When both of us said nothing at this news, the teacher clapped her hands. "Now, that's enough of a commotion for one day. Everyone back to your seats and let's get started."

For the rest of the day, me and Faris didn't say anything to each other. We still sat with each other during lunch and recess, but instead of talking about school, games or home like we usually did, there was this strange awkward silence between us. The long two hours spent in detention only seemed to make it worse.

Then we were finally let out and had to wait alone at the gate until someone came to pick us up. Even so, we just kind of stood there in the same awkward silence that overtook us the entire day.

It was as I was beginning to think that I'd have to spend the rest of elementary school stuck with this unescapable quiet that he turned to me and asked, "Why did you do that?"

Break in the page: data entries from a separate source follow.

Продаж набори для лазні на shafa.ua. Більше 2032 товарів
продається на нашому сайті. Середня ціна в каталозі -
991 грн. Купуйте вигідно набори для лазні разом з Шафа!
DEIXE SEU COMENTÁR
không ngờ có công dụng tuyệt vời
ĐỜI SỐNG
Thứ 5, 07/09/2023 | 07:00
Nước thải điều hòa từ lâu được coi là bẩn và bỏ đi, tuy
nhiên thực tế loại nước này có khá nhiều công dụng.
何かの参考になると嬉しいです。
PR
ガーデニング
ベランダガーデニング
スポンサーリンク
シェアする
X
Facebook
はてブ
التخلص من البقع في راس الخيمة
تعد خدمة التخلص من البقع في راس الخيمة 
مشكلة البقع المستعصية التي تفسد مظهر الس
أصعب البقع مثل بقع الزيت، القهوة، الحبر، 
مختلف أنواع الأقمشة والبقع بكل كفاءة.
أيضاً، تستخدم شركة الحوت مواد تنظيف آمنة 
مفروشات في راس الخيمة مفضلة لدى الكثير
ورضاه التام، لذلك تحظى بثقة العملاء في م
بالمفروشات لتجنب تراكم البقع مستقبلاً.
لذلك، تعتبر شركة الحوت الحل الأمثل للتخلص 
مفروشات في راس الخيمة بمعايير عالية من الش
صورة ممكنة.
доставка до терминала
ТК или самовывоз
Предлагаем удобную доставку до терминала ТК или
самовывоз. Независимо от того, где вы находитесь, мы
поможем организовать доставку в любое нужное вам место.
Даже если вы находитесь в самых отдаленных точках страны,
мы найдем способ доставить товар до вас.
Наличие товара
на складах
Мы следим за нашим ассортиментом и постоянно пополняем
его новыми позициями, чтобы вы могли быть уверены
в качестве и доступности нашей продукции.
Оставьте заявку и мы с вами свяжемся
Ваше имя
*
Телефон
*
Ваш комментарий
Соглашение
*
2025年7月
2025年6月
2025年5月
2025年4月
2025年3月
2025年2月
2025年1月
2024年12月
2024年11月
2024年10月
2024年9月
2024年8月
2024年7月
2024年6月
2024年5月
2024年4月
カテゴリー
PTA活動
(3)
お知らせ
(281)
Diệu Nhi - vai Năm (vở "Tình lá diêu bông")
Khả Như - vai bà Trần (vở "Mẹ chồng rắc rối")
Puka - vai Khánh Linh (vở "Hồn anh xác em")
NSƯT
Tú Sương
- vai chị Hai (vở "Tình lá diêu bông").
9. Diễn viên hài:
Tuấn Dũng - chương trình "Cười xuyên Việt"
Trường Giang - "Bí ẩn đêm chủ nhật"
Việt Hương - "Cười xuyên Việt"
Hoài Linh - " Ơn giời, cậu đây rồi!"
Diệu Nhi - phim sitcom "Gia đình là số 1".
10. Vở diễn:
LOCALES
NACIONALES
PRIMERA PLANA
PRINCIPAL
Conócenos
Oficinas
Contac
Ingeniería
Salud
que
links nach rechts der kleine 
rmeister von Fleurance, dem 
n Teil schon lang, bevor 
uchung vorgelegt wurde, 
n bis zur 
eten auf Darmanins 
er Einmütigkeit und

"Huh?" I turned to him. "Do what?"

"Lie like that."

Not wanting to admit that it was to save myself, I asked, "Then why did you hit him?"

"Not telling."

"Then I'm not telling."

He frowned. "You shouldn't have gotten in trouble for something that I did."

"You chose to hit him. I chose to lie." I licked my lips. "Just because you want things to turn out a certain way, doesn't mean that they will."

His eyes nearly popped out of his head, but before he could say anything more, a car pulled up. In the driver's seat was a human who worked for his family. We both got in and stayed silent. The next day, however, things returned back to normal. For reasons I could not explain, we went back to talking about mundane things, studying and playing together.

For a while, I thought things would continue like this until we graduated elementary school. Yet, That was all before the gym storage incident happened.